At the same time, it quickly became clear to me that the archives in England and Australasia were telling different stories. Politicians and businessmen in Wellington and Melbourne may have conceived themselves to be members of a ‘British’ trade community, but their understanding of what the future of the Empire as an economic unit should be often differed from their counterparts in London.
This study forms part of a wider project on debates about Britain’s economic future since 1900, for which I have received AHRC fellowship funding for 2014-15. While Britain remains at the centre of the story, my overseas trip has reminded me of the continued dynamism of imperial studies in Australia and New Zealand.

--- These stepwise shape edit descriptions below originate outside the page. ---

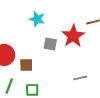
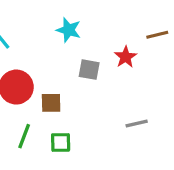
red star: (73, 36) -> (126, 57), size x0.6

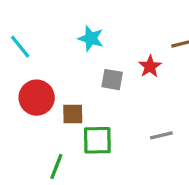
green line: (24, 136) -> (56, 167), moved
green square: (61, 142) -> (97, 140), moved, size x1.4

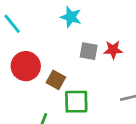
red star: (150, 66) -> (113, 50), moved, turned 30
brown square: (73, 114) -> (56, 80), turned 30

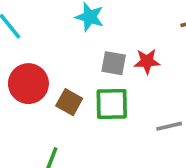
green square: (76, 102) -> (112, 104), moved

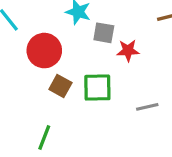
gray square: (114, 63) -> (104, 33), moved
red circle: (28, 84) -> (44, 51), moved

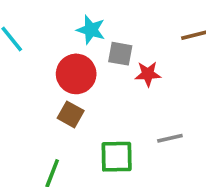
red circle: (44, 51) -> (76, 74), moved
green square: (97, 88) -> (117, 157), moved

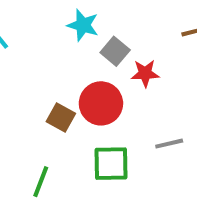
gray square: (120, 54) -> (115, 51), turned 30
red circle: (76, 74) -> (101, 103), moved

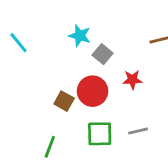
red star: (145, 73) -> (132, 80), moved
gray line: (169, 144) -> (138, 131), moved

Much of the best and most innovative of this work has sought to ‘decentre’ Empire, through explorations of culture and race . While ties with Britain played a central role in shaping the identity of the nascent settler colonies in the nineteenth century, we need to recognise the importance of the cultural links that Australia, for example, formed with South Africa, India, and its close neighbour, New Zealand.
Using such decentred approaches to trace the history of trade networks adds new layers to our understanding of imperial economic history. Moreover, it underlines the importance of going beyond the trade figures to understand the wider culture of the imperial economy. A ‘British’ trade identity was no doubt vital to many in the Dominions, at least up until the 1960s, but it could express itself in participation in the Toronto trades fair, crossing the Tasman to attend a meeting of Chambers of Commerce, or supporting a state-wide drive to promote Australian manufactures, as well as more literal practices of buying British (or Empire) goods. Teasing out these often uneven links of trade is a complex process but a vital one if we are to get a clearer understanding of the history of ‘buying British’ and I look forward to uncovering further perspectives when I travel to Australia and South Africa to undertake research in the New Year.

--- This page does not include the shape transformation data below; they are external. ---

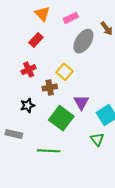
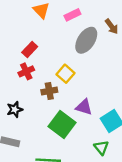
red rectangle: (36, 40) -> (30, 49), moved
purple triangle: (81, 102) -> (84, 107), turned -42
black star: (28, 105) -> (15, 109), moved

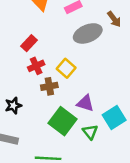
gray ellipse: (86, 40) -> (88, 33), turned 35
red cross: (26, 71) -> (36, 66), moved
green triangle: (101, 148) -> (90, 132), moved

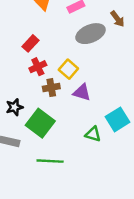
purple triangle: (85, 103) -> (82, 92), moved
green square: (63, 121) -> (40, 123), moved
green triangle: (90, 132) -> (93, 134), turned -35

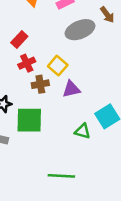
purple triangle: (82, 92) -> (71, 89), turned -30
green square: (40, 123) -> (29, 120), turned -36
green line: (50, 161) -> (61, 176), moved

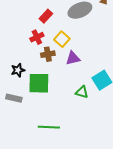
red rectangle: (19, 40) -> (46, 16), moved
green line: (61, 176) -> (49, 127), moved

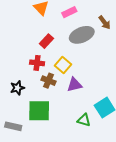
red cross: (37, 37) -> (37, 63), turned 32
brown cross: (48, 54) -> (48, 81), turned 32
black star: (18, 70) -> (17, 88), moved

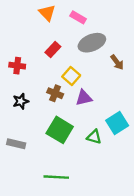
pink rectangle: (69, 12) -> (78, 17), turned 56
brown arrow: (105, 22) -> (117, 62), moved
red cross: (37, 63) -> (17, 66), moved
green square: (39, 111) -> (60, 130), moved, turned 30

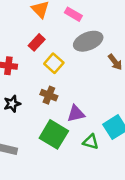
red rectangle: (53, 50) -> (37, 42), moved
yellow square: (71, 76) -> (54, 63), moved
purple triangle: (84, 98) -> (76, 114), moved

My autumn trip ended with participation in a delegation of Exeter historians at Peking University, the top humanities university in China. The pace of change in Beijing and its sheer scale is hard to believe. When one of my cousins visited the city seven years ago there were two metro lines; now there are fifteen. Peking University itself has twenty thousand postgraduate students and the nine-block hotel complex where we stayed on campus is the size of a village. As for the road network, imagine London being encircled by five M25s and have you have an idea of its scale.
The colloquium provided a unique opportunity for us to discuss the wide breadth of original research being conducted in our respective departments – sex in mediaeval Spain, the revolutionary experiences of France and China, and the history of desert regions – as well as learn about our respective postgraduate programmes. We look forward to welcoming a return delegation from PKU next year, although we’re not sure we can compete with the fantastic quality of their food — but perhaps a Devon cream tea comes close.
 See for example Tony Ballantyne, Webs of Empire: Locating New Zealand’s colonial past (Auckland, 2013); Marilyn Lake and Henry Reynolds, Drawing the global colour line: white men’s countries and the international challenge of racial equality (Cambridge, 2008); and Philippa Mein Smith, Peter Hempenstall and Shaun Goldfinch, Rethinking the Tasman world (Christchurch, 2009).